E’ in questo contesto che è nato il movimento Marcha Patriotica. Una manifestazione realizzata a Bogotá il 20 aprile ha riunito 100 mila persone provenienti da tutto il Paese, dopo otto anni di completo silenzio durante il governo di Álvaro Uribe.
Il movimento raccoglie le rivendicazioni di diversi settori della società – dagli studenti ai contadini, al movimento operario e quello femminista – decisi finalmente a scontrarsi con i governi neo-liberisti.

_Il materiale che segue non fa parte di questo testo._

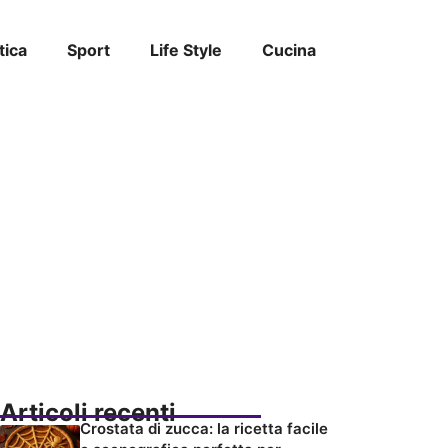
tica
Sport
Life Style
Cucina
Articoli recenti
Crostata di zucca: la ricetta facile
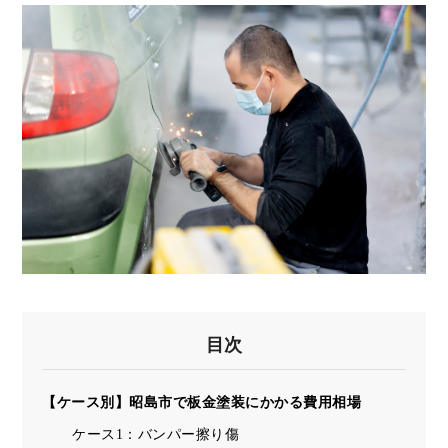
目次
【ケース別】昭島市で板金塗装にかかる費用相場
ケース1：バンパー擦り傷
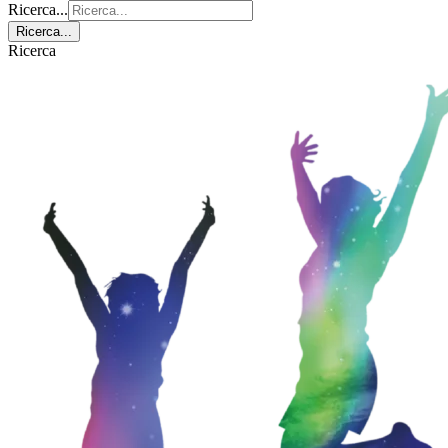
Ricerca...
Ricerca...
Ricerca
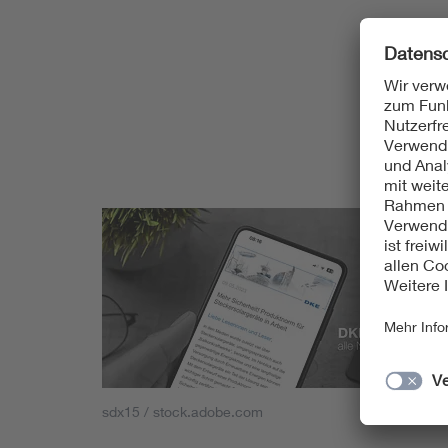
sdx15 / stock.adobe.com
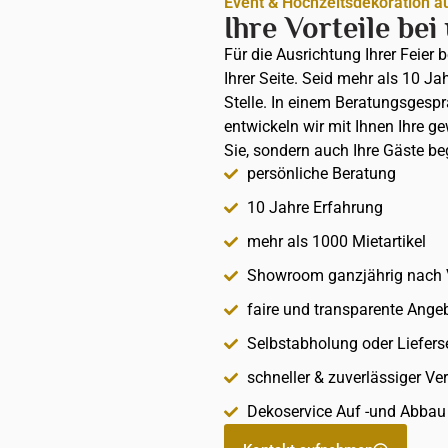
Event & Hochzeitsdekoration a
Ihre Vorteile bei
Für die Ausrichtung Ihrer Feier 
Ihrer Seite. Seid mehr als 10 Ja
Stelle. In einem Beratungsges
entwickeln wir mit Ihnen Ihre g
Sie, sondern auch Ihre Gäste be
persönliche Beratung
10 Jahre Erfahrung
mehr als 1000 Mietartikel
Showroom ganzjährig nach 
faire und transparente Ange
Selbstabholung oder Liefers
schneller & zuverlässiger Ve
Dekoservice Auf -und Abba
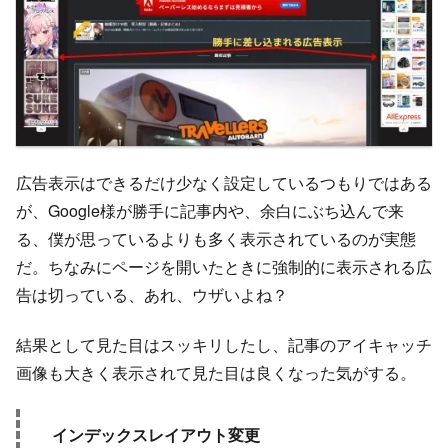
広告表示はできるだけ少なく設定しているつもりではある
が、Google様が勝手に記事内や、余白にぶち込んで来
る、僕が思っているよりも多く表示されているのが実態
だ。ちなみにページを開いたときに強制的に表示される広
告は切っている、あれ、ウザいよね？
結果として見た目はスッキリしたし、記事のアイキャッチ
画像も大きく表示されて見た目は良くなった気がする。
インデックスレイアウト変更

“È stato importante non solo per noi come movimento ma per tutto il paese”, ricorda Dolly. “La Marcha è una iniziativa politica che va oltre le elezioni. C’è un logorio della politica elettorale in Colombia, e le persone sono disposte a partecipare in modo nuovo”.
Nessun partito di destra riuscirebbe a mobilitare 100 mila persone, “neanche con le solite manifestazioni pagate dal governo” provoca Francisco, che ricorda come la manifestazione del 20 aprile non rivendicasse nulla in particolare: “è stata una manifestazione politica, e io credo che sia giunta l’ora del cambiamento in Colombia”.
Un cambiamento che dovrà passare prima per le strade per poi concretizzarsi nelle urne. “L’America Latina ci insegna che per fare una rivoluzione Bolivariana in Venezuela, per riuscire ad avere un governo democratico, con socialismo comunitario, come propone Evo Morales, prima c’è stata una rottura con le oligarchie boliviana e venezuelana, cominciata dalle strade. Ora non ci preoccupano le elezioni, ma i rapporti di forza e la mobilitazione. Vogliamo organizzare il 50% della popolazione che non vota, e aggregarla a quegli elettori che votano contro la destra”, conclude Francisco.
La Colombia sembra al bivio. Marcha Patriotica è il principale protagonista di un processo che, con la collaborazione di tutte le forze sociali, potrebbe gettarsi alle spalle decenni di “democrazia macondiana”.